Despite the low volumes of attacks targeting infrastructure and technology industries, the number of attacks against this sector is more than twice as high as last year. This is when compared to the top three sectors. Since municipalities and education are resource constrained and have limited resources, they continue to be soft targets.
A successful healthcare or infrastructure attack can cause immediate and potentially severe harm to people's lives and that is why cybercriminals are trying to leverage these vulnerabilities to increase their chances of earning money.
Several countries have laws mandating that one or more of these sectors report cyber incidents to the relevant authorities. This makes the effects of these incidents even more visible.
Ransomware Resilience Best Practices
Preventive and Diagnostic Measures
A much higher priority should be made to ensure measures are taken to detect and prevent a successful attack from ever taking place in the first place.
With today's rapidly evolving threats, it is imperative to implement deep, multilayered security technologies, such as artificial intelligence (AI), zero trust access, application security, threat hunting, XDR capabilities, and effective incident response. This means that attackers can't easily enter the system and install backdoors, steal data, or encrypt data. They can only do this by spotting intruders and closing gaps to prevent entry.
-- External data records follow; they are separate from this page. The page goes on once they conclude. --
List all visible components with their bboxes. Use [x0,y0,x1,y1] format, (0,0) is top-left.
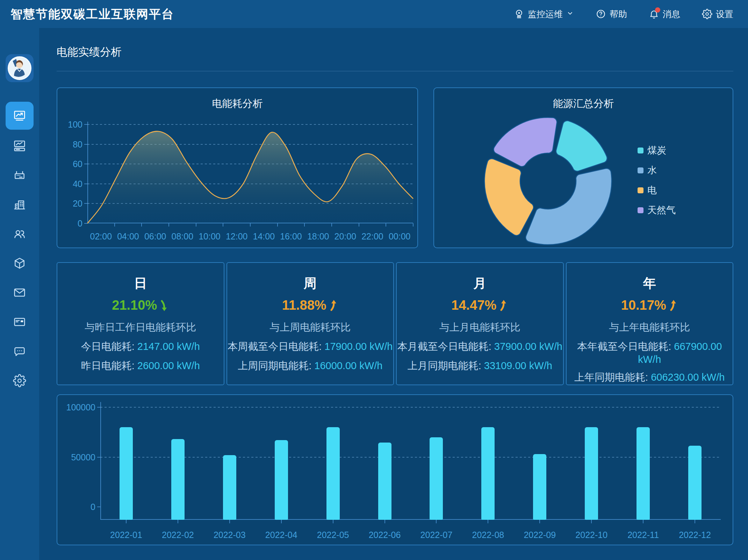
sidebar-item-enterprise[interactable] [6,190,34,219]
period-label: 年 [567,275,733,292]
legend-label: 电 [647,184,657,196]
donut-segment-天然气 [494,117,557,166]
monitor-chart-icon [13,139,26,152]
legend-item-水[interactable]: 水 [638,164,676,177]
y-tick-label: 100000 [63,402,95,412]
trend-up-arrow-icon [329,300,338,311]
bar-2022-12 [688,446,702,520]
box-icon [13,257,26,270]
sidebar-item-dashboard[interactable] [6,131,34,160]
webcam-icon [514,9,524,19]
bar-2022-06 [378,443,391,520]
divider [57,71,733,71]
sidebar-item-energy-analysis[interactable] [6,102,34,130]
trend-up-arrow-icon [669,300,678,311]
stat-row: 上月同期电能耗: 33109.00 kW/h [397,359,563,373]
x-tick [277,223,278,227]
sidebar-item-users[interactable] [6,219,34,249]
energy-donut-chart-card: 能源汇总分析 煤炭水电天然气 [433,87,733,248]
stat-value: 37900.00 kW/h [494,341,562,352]
x-tick-label: 08:00 [169,231,196,242]
sidebar-item-billing[interactable] [6,307,34,337]
sidebar-item-assets[interactable] [6,249,34,278]
user-avatar[interactable] [6,54,34,82]
x-tick [331,223,332,227]
stat-value: 606230.00 kW/h [651,372,725,383]
header-menu-help[interactable]: 帮助 [596,8,627,20]
x-axis-line [100,519,721,520]
stat-label: 上月同期电能耗: [408,360,481,371]
sidebar-item-mail[interactable] [6,278,34,307]
sidebar-nav [6,102,34,395]
app-title: 智慧节能双碳工业互联网平台 [10,0,174,28]
bar-2022-04 [275,440,288,520]
x-tick-label: 18:00 [304,231,332,242]
x-tick [591,520,592,523]
stat-card-日: 日21.10%与昨日工作日电能耗环比今日电能耗: 2147.00 kW/h昨日电… [57,262,224,385]
sidebar-item-devices[interactable] [6,160,34,190]
x-tick [304,223,305,227]
x-tick-label: 2022-11 [617,530,669,540]
x-tick-label: 04:00 [115,231,142,242]
x-tick [386,223,386,227]
gear-icon [13,374,26,387]
donut-segment-水 [526,168,612,245]
x-tick [695,520,695,523]
y-tick [84,203,87,204]
x-tick-label: 2022-03 [204,530,256,540]
bar-2022-01 [120,427,133,520]
x-tick-label: 2022-09 [514,530,566,540]
stat-label: 本月截至今日电能耗: [397,341,491,352]
app-root: 智慧节能双碳工业互联网平台 监控运维帮助消息设置 [0,0,748,560]
header-menu-monitor-ops[interactable]: 监控运维 [514,8,574,20]
period-label: 月 [397,275,563,292]
stat-label: 今日电能耗: [81,341,135,352]
stat-row: 今日电能耗: 2147.00 kW/h [57,340,224,354]
avatar [8,56,31,80]
x-tick-label: 00:00 [386,231,413,242]
comparison-desc: 与昨日工作日电能耗环比 [57,321,224,335]
y-tick-label: 50000 [63,452,95,462]
trend-chart-icon [13,109,26,122]
x-tick-label: 2022-04 [256,530,307,540]
chevron-down-icon [566,9,574,17]
header-menu-messages[interactable]: 消息 [649,8,680,20]
y-tick [97,407,100,408]
bar-2022-03 [223,455,236,520]
stat-value: 2147.00 kW/h [137,341,200,352]
header-menu-settings[interactable]: 设置 [702,8,733,20]
stat-label: 本年截至今日电能耗: [577,341,671,352]
x-tick-label: 2022-10 [566,530,617,540]
stat-label: 上年同期电能耗: [574,372,648,383]
percent-value: 14.47% [397,298,563,313]
x-tick-label: 2022-07 [411,530,462,540]
stat-row: 昨日电能耗: 2600.00 kW/h [57,359,224,373]
y-tick-label: 0 [60,218,82,229]
webcam-icon [514,9,524,19]
gear-icon [702,9,712,19]
y-tick [84,164,87,164]
sidebar-item-feedback[interactable] [6,337,34,366]
donut-legend: 煤炭水电天然气 [638,144,676,224]
card-icon [13,315,26,329]
x-tick [141,223,142,227]
sidebar-item-system-settings[interactable] [6,366,34,395]
legend-item-电[interactable]: 电 [638,184,676,196]
stat-row: 上年同期电能耗: 606230.00 kW/h [567,371,733,385]
x-tick-label: 2022-12 [669,530,721,540]
legend-item-煤炭[interactable]: 煤炭 [638,144,676,157]
energy-area-series [87,124,413,223]
period-label: 日 [57,275,224,292]
stat-card-周: 周11.88%与上周电能耗环比本周截至今日电能耗: 17900.00 kW/h上… [226,262,394,385]
legend-item-天然气[interactable]: 天然气 [638,204,676,216]
x-tick-label: 10:00 [196,231,223,242]
top-header: 智慧节能双碳工业互联网平台 监控运维帮助消息设置 [0,0,748,28]
gridline [100,407,721,408]
legend-label: 水 [647,164,657,177]
monthly-bar-chart-card: 0500001000002022-012022-022022-032022-04… [57,394,733,545]
x-tick [126,520,127,523]
y-tick-label: 100 [60,120,82,130]
page-title: 电能实绩分析 [57,45,122,59]
stat-label: 昨日电能耗: [81,360,135,371]
x-tick [168,223,169,227]
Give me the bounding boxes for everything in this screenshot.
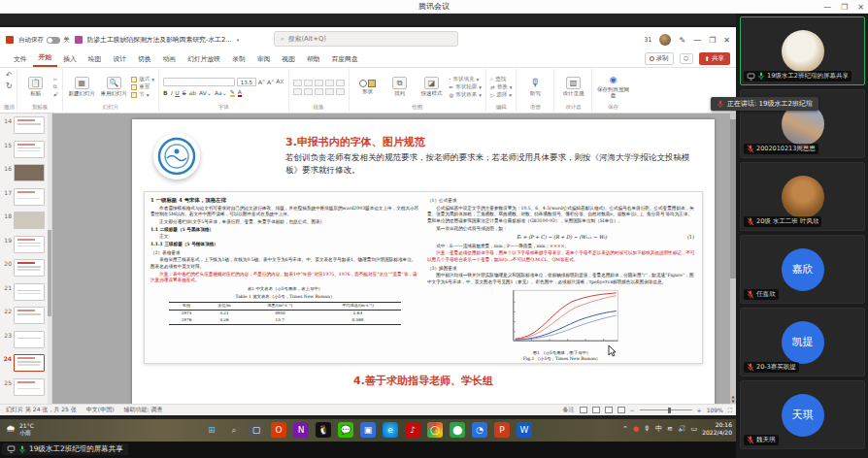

According to a report published earlier this year called '2023 ransomware insights: market report', 73% of organizations have successfully suffered from a ransomware attack. This is why it is equally imperative to be resilient after suffering such an attack, as well as able to recover from it.
Adaptability and Resilience
Even when users have limited resources to recover from ransomware attacks, they can still get an effective response and recover effectively. Users should be prepared to deal with attackers taking advantage of business continuity, disaster recovery, and backup systems involved in business continuity and disaster recovery.
It is common for attackers not to request a ransom until they are certain that the victim has a limited capability to retrieve the data when we have seen many instances where the attackers refused to demand a ransom.